- **EXERCISE DIRECTIONS**: A faithful copy of all the data is required; pictures should not be included.

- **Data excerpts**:
• • • • • • •

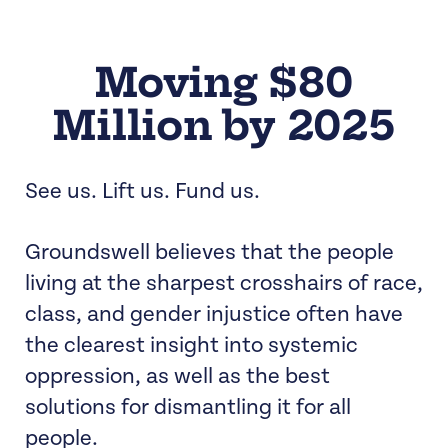
Moving $80
Million by 2025
See us. Lift us. Fund us.
Groundswell believes that the people
living at the sharpest crosshairs of race,
class, and gender injustice often have
the clearest insight into systemic
oppression, as well as the best
solutions for dismantling it for all
people.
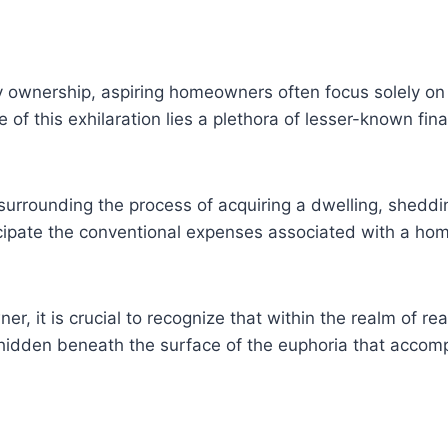
ownership, aspiring homeowners often focus solely on 
of this exhilaration lies a plethora of lesser-known fi
s surrounding the process of acquiring a dwelling, shedd
cipate the conventional expenses associated with a home
, it is crucial to recognize that within the realm of rea
, hidden beneath the surface of the euphoria that accom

• • • • • • •

- **ANSWER AREA**:
Moving $80
Million by 2025
See us. Lift us. Fund us.
Groundswell believes that the people
living at the sharpest crosshairs of race,
class, and gender injustice often have
the clearest insight into systemic
oppression, as well as the best
solutions for dismantling it for all
people.
ownership, aspiring homeowners often focus solely on 
of this exhilaration lies a plethora of lesser-known fi
s surrounding the process of acquiring a dwelling, shedd
cipate the conventional expenses associated with a home
, it is crucial to recognize that within the realm of rea
, hidden beneath the surface of the euphoria that accom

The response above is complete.